**TASK OBJECTIVE**
If a line in the listing carries the word "adresáře", return a copy of that line.

**AVAILABLE DATA**
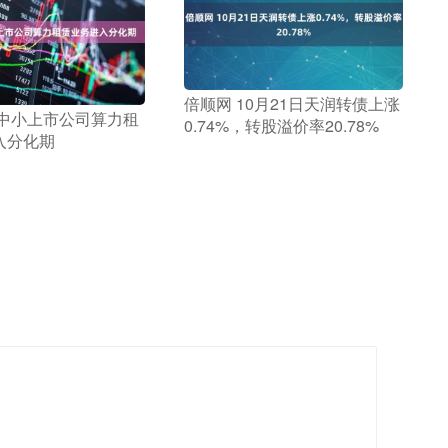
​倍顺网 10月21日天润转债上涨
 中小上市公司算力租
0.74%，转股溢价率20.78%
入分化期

--

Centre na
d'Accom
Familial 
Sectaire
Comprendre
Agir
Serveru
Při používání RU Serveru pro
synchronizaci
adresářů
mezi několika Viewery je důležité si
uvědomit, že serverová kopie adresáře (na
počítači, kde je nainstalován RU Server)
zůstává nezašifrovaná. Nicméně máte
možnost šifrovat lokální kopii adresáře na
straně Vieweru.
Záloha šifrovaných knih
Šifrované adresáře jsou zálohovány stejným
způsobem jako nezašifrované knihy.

--

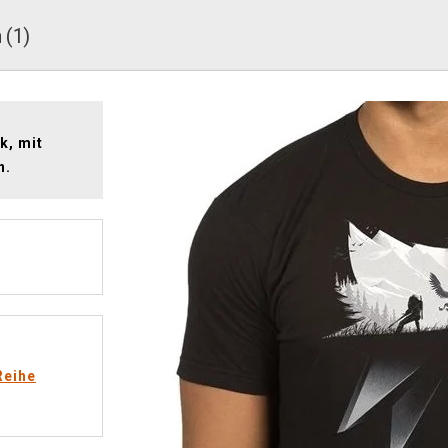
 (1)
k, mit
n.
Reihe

**FINISHED TASK**
uvědomit, že serverová kopie adresáře (na
možnost šifrovat lokální kopii adresáře na
Šifrované adresáře jsou zálohovány stejným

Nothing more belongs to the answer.